• **Goal of the exercise**
For the material that follows, return exactly the lines from the one with "com calendários Google/Outlook, links de" through the one with "WhatsApp simplifica fluxos de alto volume", both ends included.

• **Material provided**
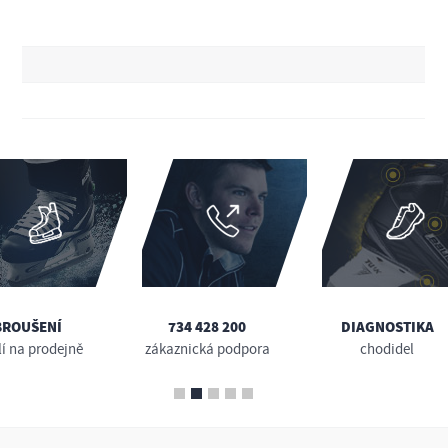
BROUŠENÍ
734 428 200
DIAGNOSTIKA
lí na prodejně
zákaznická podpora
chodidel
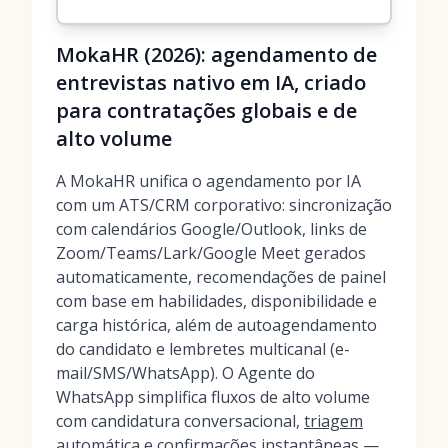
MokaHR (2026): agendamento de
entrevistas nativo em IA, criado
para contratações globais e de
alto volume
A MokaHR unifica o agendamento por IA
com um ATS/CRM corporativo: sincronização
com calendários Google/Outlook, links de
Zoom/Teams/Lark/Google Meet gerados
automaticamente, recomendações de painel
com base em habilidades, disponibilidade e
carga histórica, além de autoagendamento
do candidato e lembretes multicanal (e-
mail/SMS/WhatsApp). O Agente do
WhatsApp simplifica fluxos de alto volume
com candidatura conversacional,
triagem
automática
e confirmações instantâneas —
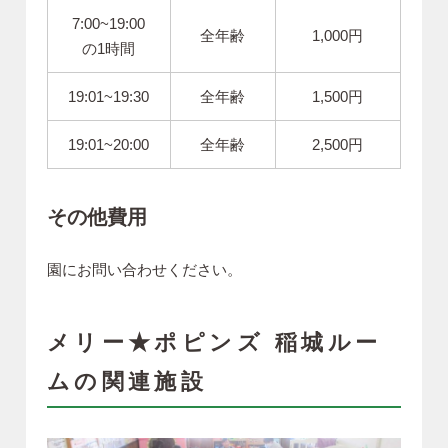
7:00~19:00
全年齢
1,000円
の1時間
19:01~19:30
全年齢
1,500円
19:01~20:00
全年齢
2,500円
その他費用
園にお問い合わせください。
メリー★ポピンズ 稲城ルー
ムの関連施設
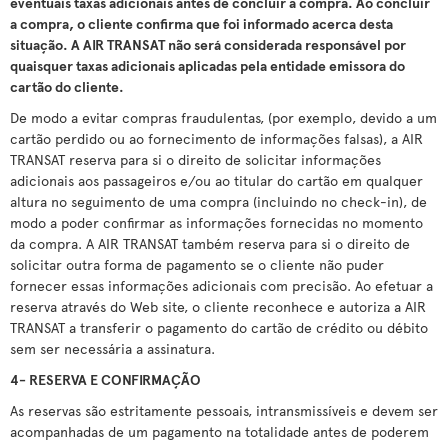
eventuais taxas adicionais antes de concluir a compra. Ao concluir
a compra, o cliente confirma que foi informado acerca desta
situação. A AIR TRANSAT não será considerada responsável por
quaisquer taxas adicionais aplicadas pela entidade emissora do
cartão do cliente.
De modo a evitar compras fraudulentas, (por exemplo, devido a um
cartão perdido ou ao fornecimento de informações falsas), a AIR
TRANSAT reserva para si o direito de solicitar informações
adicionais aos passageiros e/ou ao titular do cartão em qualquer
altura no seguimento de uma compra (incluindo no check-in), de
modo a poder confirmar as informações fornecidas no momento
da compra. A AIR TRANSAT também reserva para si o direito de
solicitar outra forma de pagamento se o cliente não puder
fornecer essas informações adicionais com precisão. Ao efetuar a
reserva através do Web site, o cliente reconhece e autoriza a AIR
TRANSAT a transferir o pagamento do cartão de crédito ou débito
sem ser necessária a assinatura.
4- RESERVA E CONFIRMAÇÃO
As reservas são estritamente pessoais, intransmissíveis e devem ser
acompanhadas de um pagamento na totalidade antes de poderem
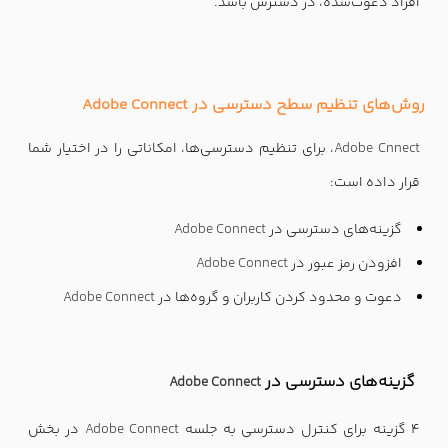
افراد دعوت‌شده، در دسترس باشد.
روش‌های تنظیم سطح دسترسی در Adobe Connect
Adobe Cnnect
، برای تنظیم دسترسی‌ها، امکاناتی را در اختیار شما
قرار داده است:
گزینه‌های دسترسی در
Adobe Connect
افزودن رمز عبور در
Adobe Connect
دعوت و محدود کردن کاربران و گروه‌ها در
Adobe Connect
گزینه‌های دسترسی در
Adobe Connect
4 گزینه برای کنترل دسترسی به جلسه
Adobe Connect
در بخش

• **Reply to the task**
com calendários Google/Outlook, links de
Zoom/Teams/Lark/Google Meet gerados
automaticamente, recomendações de painel
com base em habilidades, disponibilidade e
carga histórica, além de autoagendamento
do candidato e lembretes multicanal (e-
mail/SMS/WhatsApp). O Agente do
WhatsApp simplifica fluxos de alto volume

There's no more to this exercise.